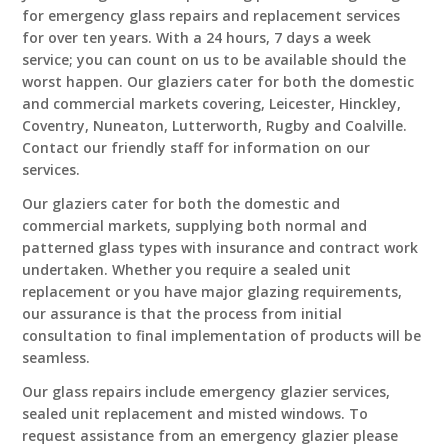
for emergency glass repairs and replacement services
for over ten years. With a 24 hours, 7 days a week
service; you can count on us to be available should the
worst happen. Our glaziers cater for both the domestic
and commercial markets covering, Leicester, Hinckley,
Coventry, Nuneaton, Lutterworth, Rugby and Coalville.
Contact our friendly staff for information on our
services.
Our glaziers cater for both the domestic and
commercial markets, supplying both normal and
patterned glass types with insurance and contract work
undertaken. Whether you require a sealed unit
replacement or you have major glazing requirements,
our assurance is that the process from initial
consultation to final implementation of products will be
seamless.
Our glass repairs include emergency glazier services,
sealed unit replacement and misted windows. To
request assistance from an emergency glazier please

• [Task to complete]: All entries above, minus the pictures, should be repeated exactly.

• [Result]:
for emergency glass repairs and replacement services
for over ten years. With a 24 hours, 7 days a week
service; you can count on us to be available should the
worst happen. Our glaziers cater for both the domestic
and commercial markets covering, Leicester, Hinckley,
Coventry, Nuneaton, Lutterworth, Rugby and Coalville.
Contact our friendly staff for information on our
services.
Our glaziers cater for both the domestic and
commercial markets, supplying both normal and
patterned glass types with insurance and contract work
undertaken. Whether you require a sealed unit
replacement or you have major glazing requirements,
our assurance is that the process from initial
consultation to final implementation of products will be
seamless.
Our glass repairs include emergency glazier services,
sealed unit replacement and misted windows. To
request assistance from an emergency glazier please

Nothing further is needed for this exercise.